Stored dataset items:
######

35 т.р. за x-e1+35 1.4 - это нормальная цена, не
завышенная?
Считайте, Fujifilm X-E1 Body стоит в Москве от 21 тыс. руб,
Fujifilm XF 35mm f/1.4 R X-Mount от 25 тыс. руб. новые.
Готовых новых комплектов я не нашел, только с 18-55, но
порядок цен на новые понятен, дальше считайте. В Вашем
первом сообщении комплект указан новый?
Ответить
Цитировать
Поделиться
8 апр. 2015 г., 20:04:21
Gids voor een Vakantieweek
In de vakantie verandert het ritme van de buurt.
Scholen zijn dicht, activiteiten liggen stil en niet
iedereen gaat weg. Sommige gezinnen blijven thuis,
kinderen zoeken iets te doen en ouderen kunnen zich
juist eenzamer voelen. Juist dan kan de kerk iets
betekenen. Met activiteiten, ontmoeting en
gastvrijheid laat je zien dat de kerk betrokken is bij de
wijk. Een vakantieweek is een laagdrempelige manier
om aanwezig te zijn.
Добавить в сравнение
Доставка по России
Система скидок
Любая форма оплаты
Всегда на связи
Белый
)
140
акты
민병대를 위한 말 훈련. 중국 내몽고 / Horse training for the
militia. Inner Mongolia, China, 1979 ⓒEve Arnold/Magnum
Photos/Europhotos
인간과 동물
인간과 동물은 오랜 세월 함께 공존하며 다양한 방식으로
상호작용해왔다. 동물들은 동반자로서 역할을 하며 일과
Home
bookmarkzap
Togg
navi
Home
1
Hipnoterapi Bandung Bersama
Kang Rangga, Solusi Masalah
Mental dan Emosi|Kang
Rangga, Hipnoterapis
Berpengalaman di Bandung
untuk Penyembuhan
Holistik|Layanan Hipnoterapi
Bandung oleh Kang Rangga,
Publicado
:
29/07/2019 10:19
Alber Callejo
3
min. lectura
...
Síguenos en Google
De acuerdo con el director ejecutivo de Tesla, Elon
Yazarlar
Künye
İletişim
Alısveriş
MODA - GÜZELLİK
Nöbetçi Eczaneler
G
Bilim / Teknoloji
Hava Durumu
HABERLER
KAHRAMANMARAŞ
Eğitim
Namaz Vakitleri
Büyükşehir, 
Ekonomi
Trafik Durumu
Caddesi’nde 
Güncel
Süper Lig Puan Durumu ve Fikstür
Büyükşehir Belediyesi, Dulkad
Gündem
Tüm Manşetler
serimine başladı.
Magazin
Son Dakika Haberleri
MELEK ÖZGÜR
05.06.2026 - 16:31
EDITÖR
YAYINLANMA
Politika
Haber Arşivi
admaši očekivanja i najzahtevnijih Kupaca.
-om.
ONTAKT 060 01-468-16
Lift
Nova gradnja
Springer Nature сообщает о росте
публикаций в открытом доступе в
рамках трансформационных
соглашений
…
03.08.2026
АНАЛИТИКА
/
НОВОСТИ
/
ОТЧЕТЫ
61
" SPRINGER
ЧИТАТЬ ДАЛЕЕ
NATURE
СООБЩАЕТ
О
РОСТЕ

######

Return each line from the records that includes the word "Fujifilm".

#### Result:
Считайте, Fujifilm X-E1 Body стоит в Москве от 21 тыс. руб,
Fujifilm XF 35mm f/1.4 R X-Mount от 25 тыс. руб. новые.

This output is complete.